(Stored data entries)
--- START ---
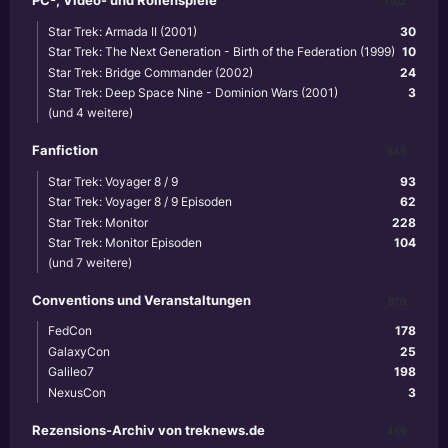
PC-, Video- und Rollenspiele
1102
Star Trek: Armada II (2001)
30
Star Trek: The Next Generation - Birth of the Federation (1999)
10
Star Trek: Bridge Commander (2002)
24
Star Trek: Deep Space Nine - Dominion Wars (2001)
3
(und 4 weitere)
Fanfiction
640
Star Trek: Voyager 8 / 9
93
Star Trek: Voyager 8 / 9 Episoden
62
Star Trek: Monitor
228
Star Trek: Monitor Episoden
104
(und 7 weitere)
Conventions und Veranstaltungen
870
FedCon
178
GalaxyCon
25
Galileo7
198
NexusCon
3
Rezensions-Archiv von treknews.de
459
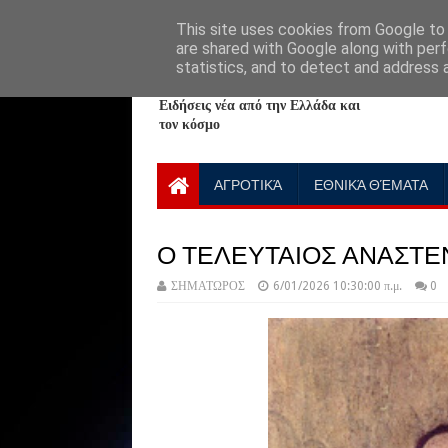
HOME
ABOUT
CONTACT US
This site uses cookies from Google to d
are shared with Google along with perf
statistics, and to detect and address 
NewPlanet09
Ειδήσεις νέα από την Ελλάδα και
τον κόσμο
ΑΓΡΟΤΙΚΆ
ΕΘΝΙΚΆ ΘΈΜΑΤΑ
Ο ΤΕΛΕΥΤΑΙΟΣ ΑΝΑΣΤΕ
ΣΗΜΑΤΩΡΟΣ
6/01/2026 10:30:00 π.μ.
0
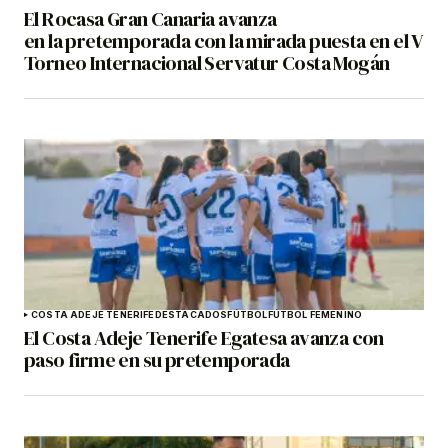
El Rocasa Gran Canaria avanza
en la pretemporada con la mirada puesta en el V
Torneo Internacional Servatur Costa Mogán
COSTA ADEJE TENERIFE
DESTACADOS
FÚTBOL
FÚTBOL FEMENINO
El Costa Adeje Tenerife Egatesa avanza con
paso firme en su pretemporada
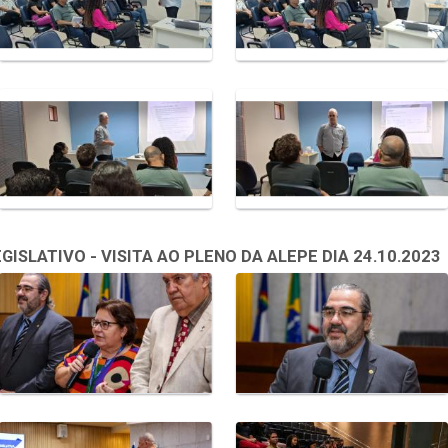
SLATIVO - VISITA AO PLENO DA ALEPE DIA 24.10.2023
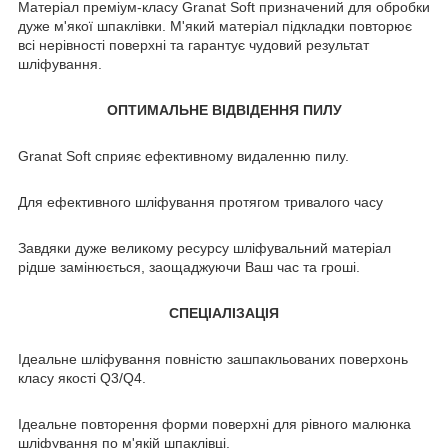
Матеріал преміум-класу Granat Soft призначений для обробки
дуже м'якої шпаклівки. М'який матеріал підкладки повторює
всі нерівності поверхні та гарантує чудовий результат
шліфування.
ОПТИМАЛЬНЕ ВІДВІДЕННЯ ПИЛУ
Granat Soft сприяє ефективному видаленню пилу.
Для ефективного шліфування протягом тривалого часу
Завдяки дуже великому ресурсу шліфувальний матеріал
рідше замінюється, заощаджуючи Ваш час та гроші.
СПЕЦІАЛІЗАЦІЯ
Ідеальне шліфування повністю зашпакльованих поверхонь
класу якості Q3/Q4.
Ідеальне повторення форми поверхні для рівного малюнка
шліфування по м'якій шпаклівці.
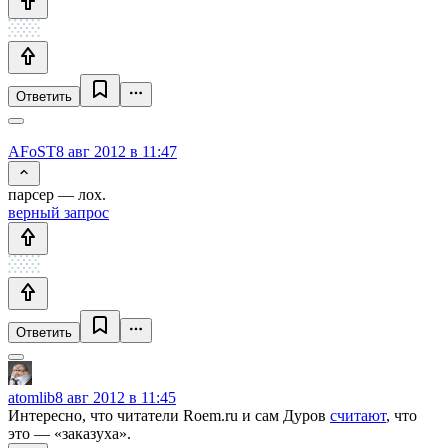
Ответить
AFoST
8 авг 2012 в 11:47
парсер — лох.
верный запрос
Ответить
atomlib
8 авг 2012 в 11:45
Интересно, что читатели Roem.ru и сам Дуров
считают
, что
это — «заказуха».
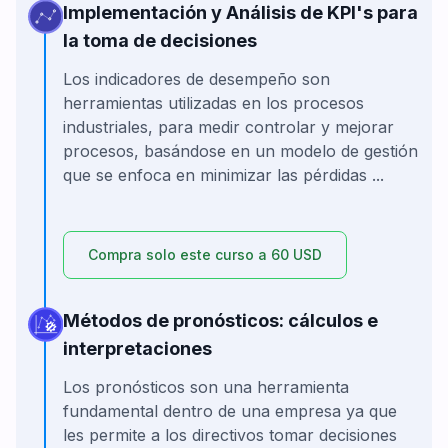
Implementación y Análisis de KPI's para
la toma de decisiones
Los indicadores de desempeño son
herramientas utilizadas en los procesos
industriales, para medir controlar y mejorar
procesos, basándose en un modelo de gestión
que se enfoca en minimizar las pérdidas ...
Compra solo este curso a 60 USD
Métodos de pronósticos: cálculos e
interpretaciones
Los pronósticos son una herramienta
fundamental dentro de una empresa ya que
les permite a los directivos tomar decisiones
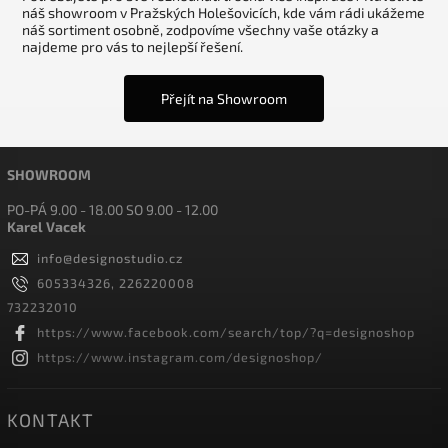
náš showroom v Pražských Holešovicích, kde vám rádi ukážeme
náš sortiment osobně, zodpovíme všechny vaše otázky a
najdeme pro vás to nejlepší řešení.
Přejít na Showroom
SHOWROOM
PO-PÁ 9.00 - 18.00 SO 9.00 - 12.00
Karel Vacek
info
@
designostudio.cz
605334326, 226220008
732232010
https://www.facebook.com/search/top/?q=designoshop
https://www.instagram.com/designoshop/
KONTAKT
--- END ---
* [Directions] Copy each line above containing the string "Soft".

* [Expected answer]
Матеріал преміум-класу Granat Soft призначений для обробки
Granat Soft сприяє ефективному видаленню пилу.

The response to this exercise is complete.